CAROspace | Risky Winds

Maybe I shouldn’t do this.

Maybe it’s not right.

But is there a right or wrong?

Or just a choice to make between two different lives? //

Maybe I’m holding back.

Cause I’m scared of being alone.

But I’ll never get anywhere,

If I let fear keep me from all my unknowns. //

This song was written about my relationship with my first boyfriend. We started seeing each other when I was a freshman at uni and we dated for three years! He was a year older than me, so when it was time for him to graduate and start med school miles away, we had a decision to make. Breaking up was one of the hardest things I have ever gone through. That experience taught me an incredible amount about myself, my dreams, what I needed and what I wanted out of life. Post breakup I went through a season of searching for my identity because it was like finding who I was again- so much of me was tied up in him and those vital growing years we spent together.

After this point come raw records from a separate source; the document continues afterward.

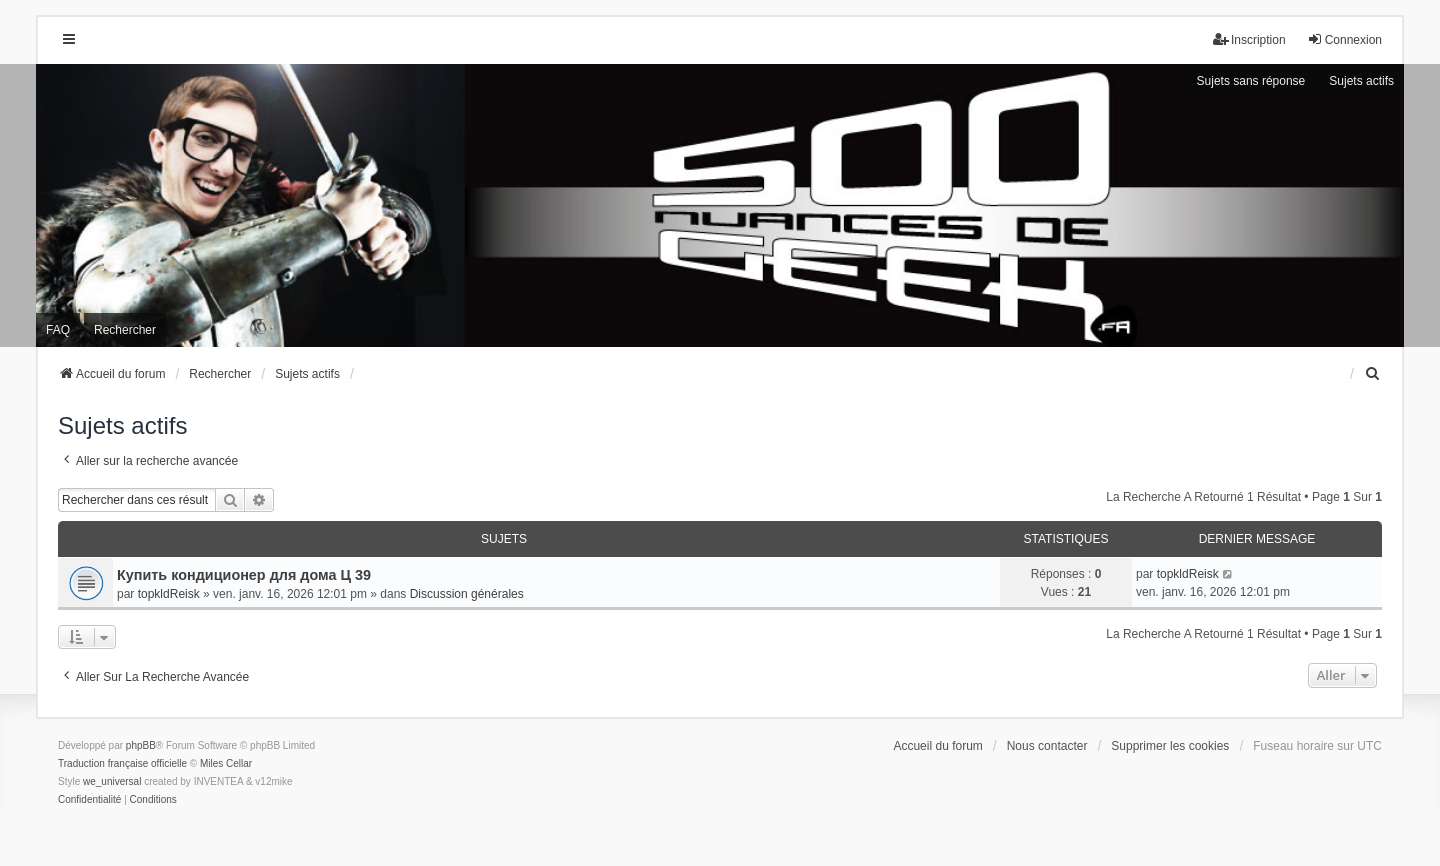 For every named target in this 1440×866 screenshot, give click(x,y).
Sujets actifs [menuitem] (1361, 81)
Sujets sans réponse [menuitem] (1251, 81)
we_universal (112, 781)
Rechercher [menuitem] (125, 330)
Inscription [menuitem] (1249, 39)
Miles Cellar (226, 763)
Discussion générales (467, 594)
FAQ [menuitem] (58, 330)
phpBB (141, 745)
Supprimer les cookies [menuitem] (1170, 746)
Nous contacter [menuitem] (1047, 746)
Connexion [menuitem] (1344, 39)
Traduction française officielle (122, 763)
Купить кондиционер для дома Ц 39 (244, 575)
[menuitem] (1373, 374)
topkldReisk (169, 594) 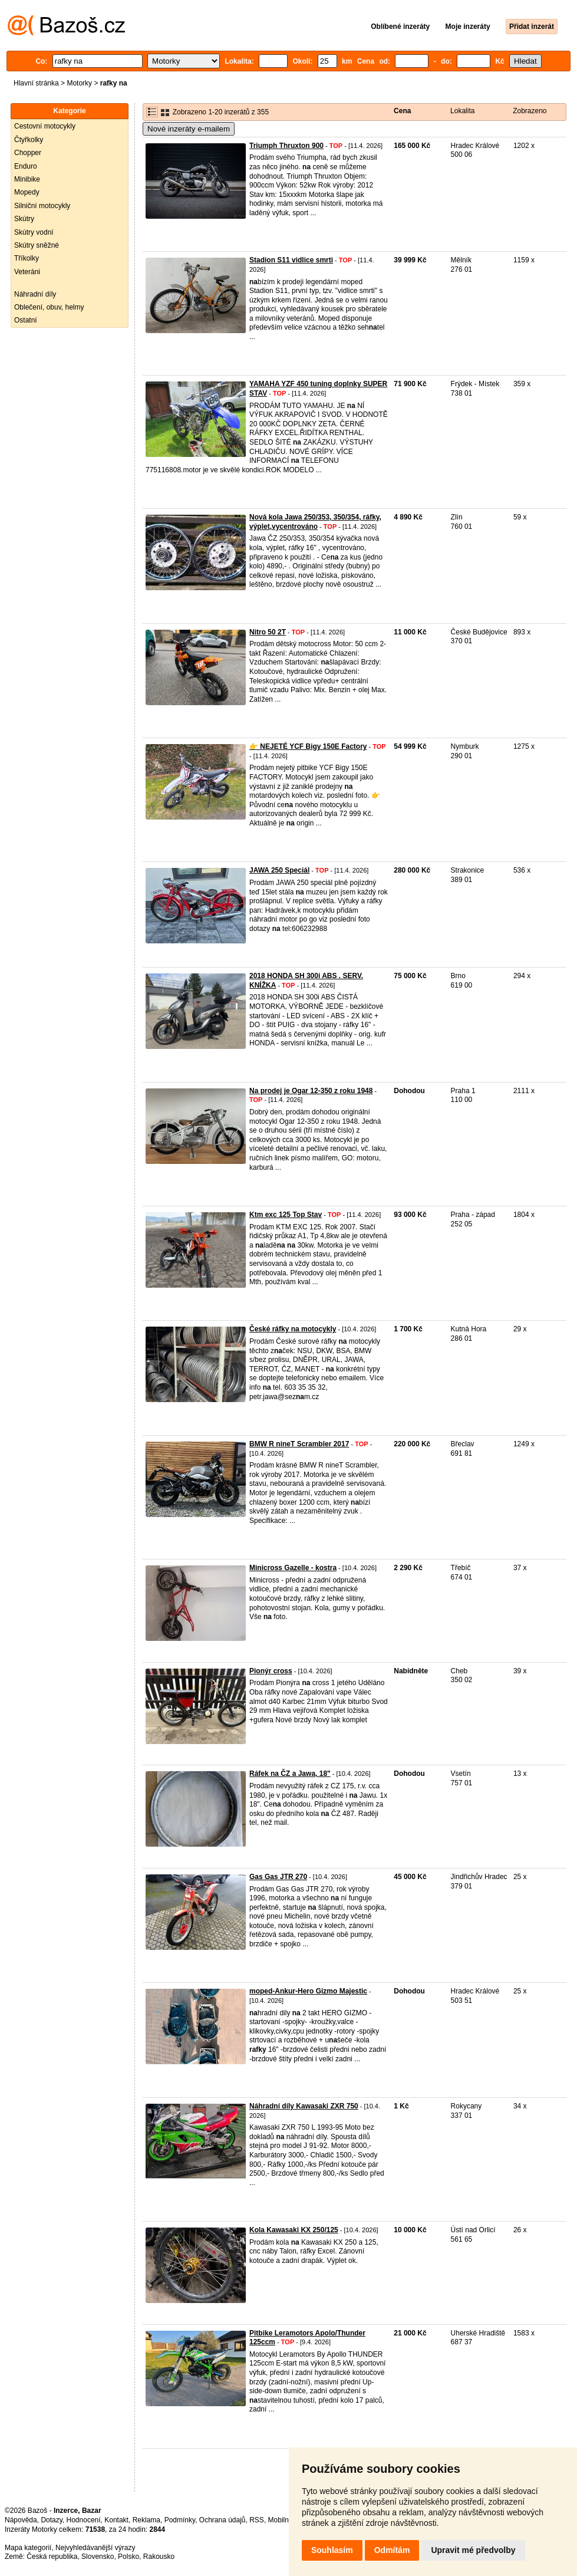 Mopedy (26, 192)
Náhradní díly (35, 294)
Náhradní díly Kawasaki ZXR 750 (303, 2106)
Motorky (79, 83)
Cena (402, 111)
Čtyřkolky (28, 140)
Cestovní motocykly (44, 126)
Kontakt (116, 2520)
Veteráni (27, 272)
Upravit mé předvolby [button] (473, 2550)
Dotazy (51, 2520)
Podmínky (179, 2520)
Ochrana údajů (222, 2520)
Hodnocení (84, 2520)
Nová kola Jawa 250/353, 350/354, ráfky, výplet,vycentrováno (315, 522)
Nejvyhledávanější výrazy (95, 2548)
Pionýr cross (270, 1671)
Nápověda (21, 2520)
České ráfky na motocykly (292, 1329)
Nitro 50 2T (267, 632)
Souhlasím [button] (332, 2550)
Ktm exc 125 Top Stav (285, 1214)
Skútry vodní (34, 232)
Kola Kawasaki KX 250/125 (293, 2230)
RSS (256, 2520)
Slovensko (97, 2556)
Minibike (27, 179)
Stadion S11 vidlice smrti (291, 260)
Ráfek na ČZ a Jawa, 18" (290, 1773)
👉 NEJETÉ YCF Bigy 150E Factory (308, 746)
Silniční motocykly (42, 206)
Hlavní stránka (36, 83)
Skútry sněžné (36, 245)
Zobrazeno (529, 111)
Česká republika (52, 2556)
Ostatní (25, 320)
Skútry (24, 219)
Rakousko (158, 2556)
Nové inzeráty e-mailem (188, 128)
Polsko (128, 2556)
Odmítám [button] (392, 2550)
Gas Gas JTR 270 (278, 1877)
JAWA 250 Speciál (279, 870)
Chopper (27, 153)
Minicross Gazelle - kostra (293, 1568)
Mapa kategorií (28, 2548)
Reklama (146, 2520)
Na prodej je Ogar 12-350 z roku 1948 (310, 1091)
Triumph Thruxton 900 (286, 146)
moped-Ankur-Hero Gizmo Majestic (308, 1991)
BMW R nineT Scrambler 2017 (299, 1444)
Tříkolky (26, 258)
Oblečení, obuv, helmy (49, 307)
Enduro (25, 166) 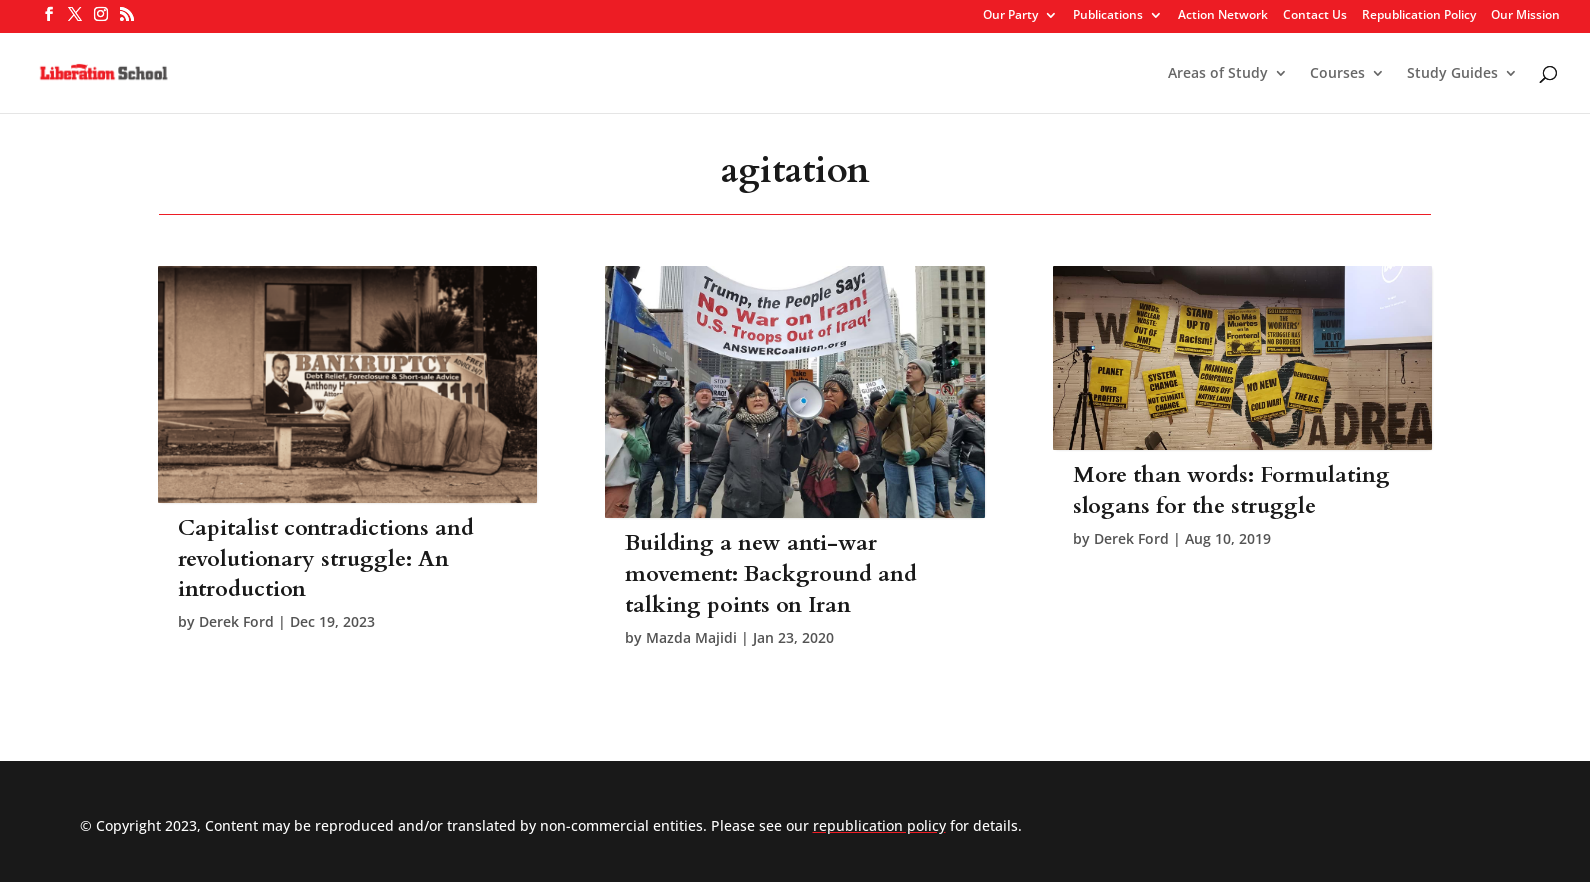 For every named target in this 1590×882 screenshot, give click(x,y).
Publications (1108, 16)
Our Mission (1525, 16)
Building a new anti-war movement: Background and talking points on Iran (771, 574)
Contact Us (1315, 16)
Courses (1337, 74)
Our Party (1010, 16)
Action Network (1223, 16)
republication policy (879, 825)
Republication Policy (1419, 16)
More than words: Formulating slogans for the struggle (1231, 490)
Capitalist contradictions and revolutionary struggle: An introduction (326, 559)
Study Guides (1452, 74)
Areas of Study (1218, 74) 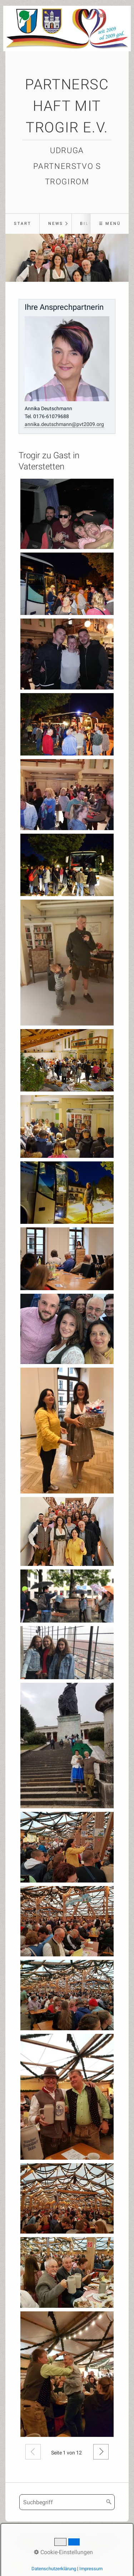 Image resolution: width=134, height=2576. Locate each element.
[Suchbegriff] (67, 2502)
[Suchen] (109, 2502)
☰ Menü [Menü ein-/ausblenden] (110, 223)
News (55, 223)
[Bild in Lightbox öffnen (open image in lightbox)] (67, 514)
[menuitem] (22, 224)
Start (22, 223)
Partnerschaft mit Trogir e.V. (67, 106)
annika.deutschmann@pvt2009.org (64, 424)
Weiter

More broadly, this song is about how we come to crossroads in our lives where we must make choices. How we look at decisions we made in the past and see how they affect us now. I am scared of a lot of things, like I was scared of breaking up and an unknown future. Fear is a habit, resistance is a pattern, indecision is a familiar for me. But I’m learning- step by sandy, squishy, sometimes shallow, sometimes swallowing step- to stop standing in the way of myself. To give up standing still. To make a choice, own it, and move forward towards that huge ocean of possibilities. I will always carry the sand I have saved along with me, but I have loved walking on the sand that is in front of me, waiting to be stepped on, waiting to be discovered.